Artificial intelligence has deciphered the structure of virtually every protein known to science, laying the groundwork for the development of new drugs or technologies to deal with global challenges such as famine or pollution.

Proteins are the building blocks of life. Made up of chains of amino acids, folded into complex shapes, their 3D structure largely determines their function. Once you know how a protein is folded, you can begin to understand how it works and how to modify its behavior. Although DNA provides the instructions for making the chain of amino acids, predicting how they interact to take on a 3D shape was more complicated, and until recently scientists had only discovered a fraction of the roughly 200 million proteins known to science. .

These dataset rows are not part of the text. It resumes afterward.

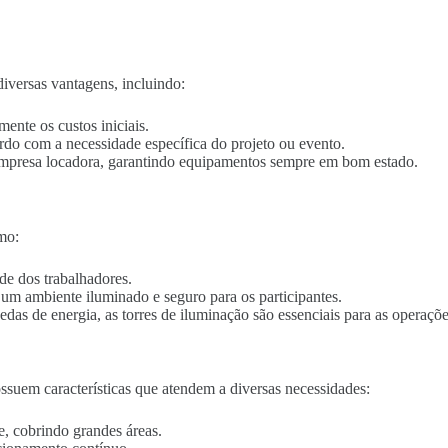
iversas vantagens, incluindo:
mente os custos iniciais.
ordo com a necessidade específica do projeto ou evento.
empresa locadora, garantindo equipamentos sempre em bom estado.
mo:
de dos trabalhadores.
o um ambiente iluminado e seguro para os participantes.
edas de energia, as torres de iluminação são essenciais para as operaçõe
suem características que atendem a diversas necessidades:
e, cobrindo grandes áreas.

In November 2020, the Artificial Intelligence group DeepMind announced that they had developed a program called AlphaFold that could quickly predict this information using an algorithm. Since then, he has analyzed the genetic codes of every organism whose genome has been sequenced and predicted the structures of the hundreds of millions of proteins they collectively contain.

Last year, DeepMind published the protein structures of 20 species – including nearly all of the 20,000 existing human proteins – in a freely accessible database. Now he has completed the work and published the predicted structures of over 200 million proteins.

“Basically, it can be considered to cover the whole universe of proteins. It includes predictive structures for plants, bacteria, animals and many other organisms, creating huge new opportunities for AlphaFold to impact important issues such as sustainability, food insecurity and neglected diseases. said Demis Hassabis, founder and CEO of DeepMind.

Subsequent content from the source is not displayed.